Hello family, friends, and those of other PCTs. A few of the other aspirantes have reported that parents or friends have found our blog. Bienvenidos!
It is our third Saturday here, day 16 in Honduras. This weekend we have both Saturday and Sunday off, but most of us went to school this morning anyway for yoga with the wife of the Assistant Country Director and soccer. It was a nice relaxing three hours.
This past week was busy with a lot of stuff. I had 17 hours of language classes and the balance of the time in school on general safety/health awareness classes or project specific technical training. Thursday Salud went to visit the Centro de Salud in Santa Lucia. A centro de salud is a public health clinic, and the doctor there gave us a lecture on the Honduran health system in Spanish. I have a lot of work to do on my Spanish, but I can notice a big difference from when I arrived after only two weeks of classes.
Friday, we spent the afternoon gardening! A part of the family health initiative is family gardens. We cleared some land, started compost, dug beds, and planted both seeds and transplanted seeding tomatoes and yucca. I really enjoyed it, even if I almost sliced the pad of my thumb off while peeling a limón that I picked. (Not a bad cut, but I shouldn’t use a dull knife)
We are starting to get into learning real things, which is nice. (Sam is still having lectures in MBA language, like the 7 books of rural banks, or the 7 points of cashflow) Salud had the two field trips, and a presentation by a current PCV doing work on childhood malnutrition. That was extra interesting because it was fully in Spanish.
The food has been good. Beans, eggs, fried plantains and rice have been the most constant foods, with lots of carrots, chile dulce (bell peppers), potatoes, chicken and ground beef common elements. We also get a sweet coffee with breakfast every morning, I’ve definatly had more coffee in the two weeks I’ve been here than in the past two years.
I have a phone, and have figured most of it out. It is way cheaper for me to call you (0.5 Lempiras a minute, or less than 2.5 cents USD) so if you would like a call, email me and I’ll get that within a week or so and call you, or you can txt me and I’ll call you back. I got one message from Greg through the internet portal, which came after it sent me a message saying the session was terminated so I don’t know how well that works.
Photos on Facebook.


06 March 2011

Week dos

Since Jeff can apparently neither spell nor use correct grammar in English, I will be writing today´s update.  We are living in Zarabanda, Francisco Morazan, Honduras for the next week and a half, until we go to our FBT (field-based-training) sites.  I would tell you where they are, but I´ve forgotten (Jeff says he´s going to Valle San Antonio in La Paz).  We now both have phones on Hondruas´largest phone network, TIGO, and the numbers are up on Facebook.  It is free for us to receive txts and calls, so feel free to call us with Skype or whatever.  We both called home last night, but we can´t afford to do that too often on PCT pay (57 lempiras per day).  This week we were broken up into different language levels, and we also started our project-based classes.

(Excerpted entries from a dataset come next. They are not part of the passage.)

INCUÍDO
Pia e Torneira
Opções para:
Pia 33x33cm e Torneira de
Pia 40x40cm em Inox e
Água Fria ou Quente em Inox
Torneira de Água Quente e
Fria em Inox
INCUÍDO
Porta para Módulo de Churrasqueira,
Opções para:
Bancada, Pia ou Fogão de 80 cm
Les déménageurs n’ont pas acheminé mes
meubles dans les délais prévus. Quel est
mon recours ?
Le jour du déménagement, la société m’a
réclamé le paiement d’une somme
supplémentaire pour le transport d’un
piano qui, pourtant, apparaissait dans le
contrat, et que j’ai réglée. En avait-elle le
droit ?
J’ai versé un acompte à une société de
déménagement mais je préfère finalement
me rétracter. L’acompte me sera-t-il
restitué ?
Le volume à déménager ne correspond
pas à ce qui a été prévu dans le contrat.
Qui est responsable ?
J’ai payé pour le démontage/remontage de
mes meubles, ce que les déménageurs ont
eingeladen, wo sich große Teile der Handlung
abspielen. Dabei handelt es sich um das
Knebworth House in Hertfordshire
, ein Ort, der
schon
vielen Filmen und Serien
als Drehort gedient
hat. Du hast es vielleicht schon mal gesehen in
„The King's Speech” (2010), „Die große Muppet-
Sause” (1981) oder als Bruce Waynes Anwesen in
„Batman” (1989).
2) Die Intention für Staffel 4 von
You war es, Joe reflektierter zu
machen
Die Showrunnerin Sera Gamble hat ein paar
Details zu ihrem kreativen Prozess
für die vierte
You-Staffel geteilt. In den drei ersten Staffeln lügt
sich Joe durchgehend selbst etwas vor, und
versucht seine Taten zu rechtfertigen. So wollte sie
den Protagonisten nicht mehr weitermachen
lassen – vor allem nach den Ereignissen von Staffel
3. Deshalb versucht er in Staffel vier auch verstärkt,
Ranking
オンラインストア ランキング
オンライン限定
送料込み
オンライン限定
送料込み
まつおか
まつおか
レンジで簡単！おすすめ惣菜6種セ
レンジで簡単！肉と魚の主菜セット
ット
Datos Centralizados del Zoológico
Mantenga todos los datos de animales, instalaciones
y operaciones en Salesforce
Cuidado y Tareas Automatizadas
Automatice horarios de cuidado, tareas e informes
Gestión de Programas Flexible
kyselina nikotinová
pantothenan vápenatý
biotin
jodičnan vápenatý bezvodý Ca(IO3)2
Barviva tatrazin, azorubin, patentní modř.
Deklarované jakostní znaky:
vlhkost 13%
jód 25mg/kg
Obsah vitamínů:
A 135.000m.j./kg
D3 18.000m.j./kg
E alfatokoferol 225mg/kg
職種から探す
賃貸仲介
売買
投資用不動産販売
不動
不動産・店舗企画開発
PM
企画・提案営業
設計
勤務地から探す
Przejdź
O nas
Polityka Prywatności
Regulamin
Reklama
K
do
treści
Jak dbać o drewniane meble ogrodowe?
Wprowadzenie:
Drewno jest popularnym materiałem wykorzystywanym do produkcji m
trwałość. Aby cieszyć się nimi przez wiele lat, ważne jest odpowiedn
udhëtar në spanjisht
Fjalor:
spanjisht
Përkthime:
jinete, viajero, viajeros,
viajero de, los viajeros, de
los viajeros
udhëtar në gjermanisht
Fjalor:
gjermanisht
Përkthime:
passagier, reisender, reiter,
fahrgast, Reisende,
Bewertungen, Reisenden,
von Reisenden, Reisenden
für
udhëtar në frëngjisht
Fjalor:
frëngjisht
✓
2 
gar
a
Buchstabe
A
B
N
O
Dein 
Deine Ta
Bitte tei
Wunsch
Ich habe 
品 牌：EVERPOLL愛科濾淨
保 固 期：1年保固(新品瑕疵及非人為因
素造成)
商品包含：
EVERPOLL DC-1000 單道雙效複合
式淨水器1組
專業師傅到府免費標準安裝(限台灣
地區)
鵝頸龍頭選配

Jeff and I were part of a safety and security exercise this week as well where we got ¨car-jacked¨.  If you see pics on facebook, don´t be alarmed.  Jeff placed into the Novice high level and I placed into Intermediate low.  We both have to make it to at least Intermediate mid to be placed in the field, but would like to be higher than that for ease of communication.  We do pretty well, especially when together or with others because what one doesn´t know, the other might.  Yesterday we went to Santa Lucia, the closest town to our house.  It´s about a 45minute to an hour walk, mostly uphill.  It´s gorgeous and quaint with a cute little church and a nice overlook of the mountains.  It has a spanish wikipedia entry if anyone wants to look it up.  I´ll make it quick since our host sister is waiting for us, but so far our experience is much like when we studied abroad (minus the sitting in a cafe drinking beer all evening).  Since we get up before 6 we go to bed early.  It´s also a lot more dangerous to be out at night on a bus or whatever.  Anyway, that is all.  Sarah, you are leaving soon, yes?  Have an awesome time!  Everything will be great, I´m sure.